By Alexandra Burlacu | Jul 14, 2013 06:59 AM EDT
Nokia CEO Stephen Elop explained the reasoning behind his company's decision to go for Windows Phone rather than Android, and it seems Samsung may be to blame.
Once at the top, Nokia saw its market share drop in the smartphone market and eventually decided to ditch its outdated Symbian operating system. In what is still perceived as an odd choice, the Finnish company decided to commit to Microsoft's Windows Phone platform and not Android.
Even today many are still wondering why Nokia never offered an Android smartphone, but now the company's CEO finally reveals why Windows Phone was the platform of choice.
According to The Guardian, Elop explained how Nokia was considering the Android platform, but realized that there was a big risk that "one hardware manufacturer could come to dominate Android." The Nokia CEO did not specifically name Samsung, but it's no secret that the South Korean company dominates the Android market.
In other words, Nokia thought it was better to be a big player on Microsoft's Windows Phone platform than be a little fish in a big Android pond dominated by Samsung. Being able to offer an alternative to Android and iOS is the big advantage this scheme has brought to the table, as Nokia has something different to offer when bargaining with carriers.

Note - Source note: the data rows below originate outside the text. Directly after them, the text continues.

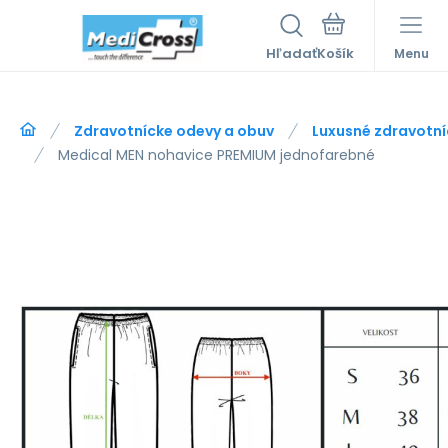
Hľadať
Menu
Zdravotnícke odevy a obuv
Luxusné zdravotní
Medical MEN nohavice PREMIUM jednofarebné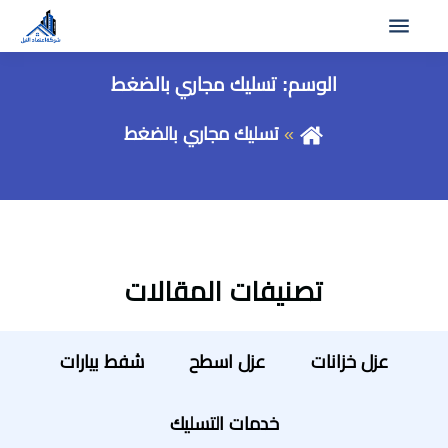
الوسم:
تسليك مجاري بالضغط
تسليك مجاري بالضغط
تصنيفات المقالات
عزل خزانات
عزل اسطح
شفط بيارات
خدمات التسليك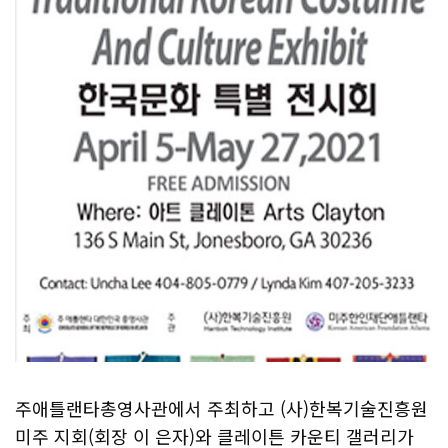
주애틀랜타총영사관에서 주최하고 (사)한복기술진흥원
미주 지회(회장 이 은자)와 클레이튼 카운티 갤러리가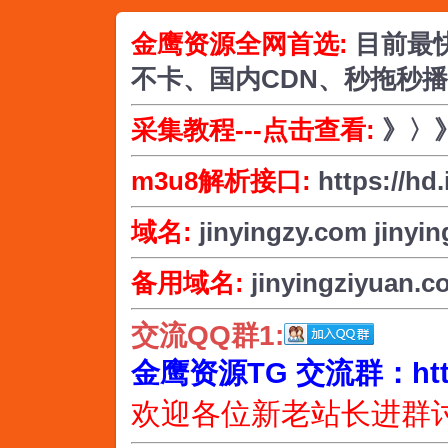
金鹰资源全网首选:
目前最
不卡、国内CDN、秒拖秒
采集教程---点击查看:
》〉
m3u8解析接口:
https://hd
域名:
jinyingzy.com
jinyin
备用域名:
jinyingziyuan.c
交流QQ群1:
金鹰资源TG 交流群：https:/
欢迎各位新老站长进群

While Samsung makes Windows Phone devices as well, Nokia is still the big player here, something it would not have managed with Android. Moreover, in the U.S. it is crucial to have some leverage, something different when bargaining with carriers, as they are the ones who decide which handsets to offer their customers.
Others have tried to keep up with Samsung in the Android market, but to no avail. HTC is perhaps the best example. Although the company has a high-end HTC One smartphone with an elegant metal case and top-notch specs and features, the company still lags far behind Samsung in terms of unit sales.
On the other hand, Nokia saw mixed results when it comes to sales of its Lumia line of smartphones running on Windows Phone. The company would have likely sold more units if its smartphones rocked Android.